Table of ContentsClose
Coder for Life

Microsoft Compression Formats

While making a Xpress Huffman compressor (for the Windows 8 bootmgr) I did a lot of research on different Microsoft compression formats. I have summarized my findings in the table below. If you have anything to add to or correct in the table below please tell me!

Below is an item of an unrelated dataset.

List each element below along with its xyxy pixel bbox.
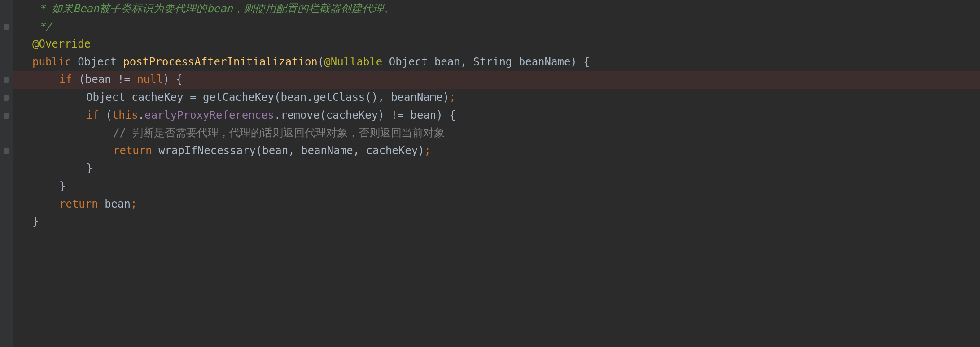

I plan to release source code for LZNT1, LZX, Xpress (Lz), and Xpress Huffman compression and decompression. My goal is to have faster and/or better compressors than the Microsoft provided ones.

Enlarge Table

Algorithm Appearance Basis Usage MSDN Availability
MSZIP 1994 deflate[1]
  • CAB files[1]
  • COMPRESS.EXE
  • Dir. Repl. Serv. (LDAP/RPC/AD)[MS-DRSR]
Quantum 1994 LZ
  • CAB files
Not mentioned at all
LZNT1 1995 NT 3.51[2] LZSS
  • NTFS file compression[2][MS-FSCC]
  • Win 2000 hibernation file[3]
  • Active Directory[MS-ADTS]
  • File Replication Serv.[MS-FRS1]
  • Vista SuperFetch[4]
  • Vista and Win 7 bootmgr
LZX 1995[5] (1997) LZ77[5]
  • CAB files[1]
  • COMPRESS.EXE
  • CHM and LIT files
  • Xbox Live Avatars
  • WIM*[6] (good)
Delta
(LZXD)
2000 Win 2000 LZX
  • Windows Updates
  • MSP files
Xpress (LZ)
(Decompress2k3)
2001 XP[3] LZ77 &
DIRECT2
  • XP and newer hibernation file[3]
  • Dir. Repl. Serv. (LDAP/RPC/AD)[MS-DRSR]
  • Windows Update Services [MS-WUSP]
  • Win CE
Xpress Huffman ? LZ77 &
Huffman
  • Dist. File System Replication[MS-FRS2]
  • WIM[6] (fast)
  • Win 7 SuperFetch[4]
  • Win 8 bootmgr
RDC 2005 Ser 2003 R2 RSYNC
TLZ 2012? Win 8?[7] ?
  • Win 8 hibernation file?[7]
Not mentioned at all
  1. Microsoft Cabinet Format
  2. Optimizing NTFS
  3. Windows Hibernation File for Fun 'n' Profit
  4. Windows SuperFetch file format – partial specification
  5. Compression Resources - Glossary
  6. Windows Imaging File Format (WIM)
  7. R.I.P. Xpress - Welcome TLZ

WIM Compression

For the last couple of days I have been playing with WIM compression. I wanted to be able to directly read a given file from a WIM, even if that WIM is embedded in a DLL resource (specifically the activity.bmp file in the WIM in bootres.dll). I predicted this would greatly speed up the start up and running of my Windows 7 Boot Updater program since I use that file whenever the animation is set to "Default" and it was successful.

WIM files support 2 types of compression and also support not being compressed. The supported types of compression are LZX and XPRESS, however the official WIM document states:

This document does not define these compression formats. The purpose of this document is not to enable developers to encode or decode WIM-compressed data.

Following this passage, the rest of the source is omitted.